Hacker News new | ask | show | jobs
by nahsra 1002 days ago
My experience is they're not good at this for most vulnerability classes, especially the those that are tough to discover by classical methods. Have you had any experience using them for this?

Trivial vulnerabilities are easily discoverable yes -- but, they are also trivially discoverable by standard automation available today. I've found GPT-4 to be shockingly bad at vulnerability analysis for all except the most popular vulnerability classes. My speculation is that there just isn't enough literature on these vulnerability classes for it to have practical mastery of them.

Complex vulnerabilities are the emergent phenomena of multiple events across a codebase and it's dependencies, involving control flow, data flow, while missing type information and other runtime data.
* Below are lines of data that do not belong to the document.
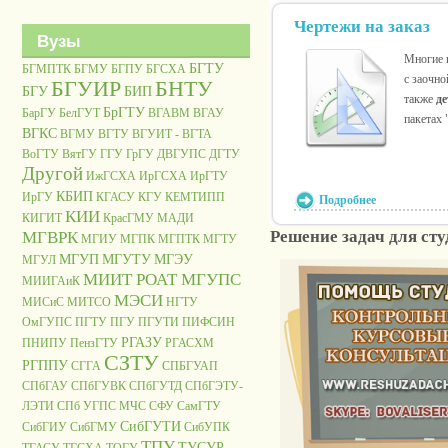
Чертежи на заказ
Вузы
Многие к
БГТУ
БГМПТК
БГМУ
БГПУ
БГСХА
с заочно
БГУИР
БНТУ
БГУ
БИП
также
д
БрГТУ
БарГУ
БелГУТ
ВГАВМ
ВГАУ
пакетах 
ВГКС
ВГМУ
ВГТУ
ВГУИТ - ВГТА
ВоГТУ
ВятГУ
ГГУ
ГрГУ
ДВГУПС
ДГТУ
Другой
ИжГСХА
ИрГСХА
ИрГТУ
КБИП
ИрГУ
КГАСУ
КГУ
КЕМТИПП
Подробнее
КИИ
КИГИТ
КрасГМУ
МАДИ
Решение задач для сту
МГВРК
МГИУ
МГПК
МГПТК
МГТУ
МГУП
МГУТУ
МГЭУ
МГУЛ
МИИТ РОАТ МГУПС
МИИГАиК
МЭСИ
МИСиС
МИТСО
НГТУ
ОмГУПС
ПГТУ
ПГУ
ПГУТИ
ПИФСИН
РГАЗУ
ПНИПУ
ПензГТУ
РГАСХМ
СЗТУ
РГППУ
СГГА
СПБГУАП
СПбГАУ
СПбГУВК
СПбГУТД
СПбГЭТУ-
ЛЭТИ
СПб УГПС МЧС
СФУ
СамГТУ
СибГУТИ
СибГИУ
СибГМУ
СибУПК
ТПУ
ТУСУР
Even Anthropic's 100K context windows won't nearly fit it all, and if you stuff all the code into embeddings, the ability to reason across all this space will be poor.

You can train a model to ask very pointed questions about particular snippets, but wholesale LLM-based analysis to find vulnerabilities seems like it'll be extremely slow, expensive and inaccurate.

2 comments

I am surprised that you can even say "it's not very good." The sorts of prompts I'm imagining I would expect to trigger the "I'm afraid I can't do that Dave" safeguards every time. I guess yeah, I'm just imagining using it as an advanced fuzzer but I think the thing about using an LLM is you can take the fuzzer code and ask the LLM to just generate slight variations, feed that into a test and ask the LLM to flag ones that look like they might have been an exploit. And when it generates nonsense code, you just throw out those runs. But on the other hand hallucination feels like an advantage here since it's going to do things you never would have thought to test.
I don't have any problem getting it to help with exploit development. I never had any issue with that with any of them, in fact, which is surprising in retrospect.

Inference is so slow, and almost everything about fuzzers are meant to be super fast. Maybe there's a late stage part in crash validation/analysis where you can use it but my bias is that we're just not there yet.

I would not expect an LLM to be good at this without specialized training. I have tried prompting for code generation.

I do not know of LLMs that have been specifically trained on, say, the testing corpus of some "lint" programs and against known vulns. As you point out, it wouldn't be possible as a user of an LLM AI to do the equivalent by showing it some vulns, while it would be perfectly reasonable to get an LLM to write, for example, business case studies by showing it examples.

I don't think specialized training solves any of the problems I mentioned. It doesn't increase the window size, or provide any of the types of highly specialized and optimized multi-file, multi-technique analysis, or make it any cheaper.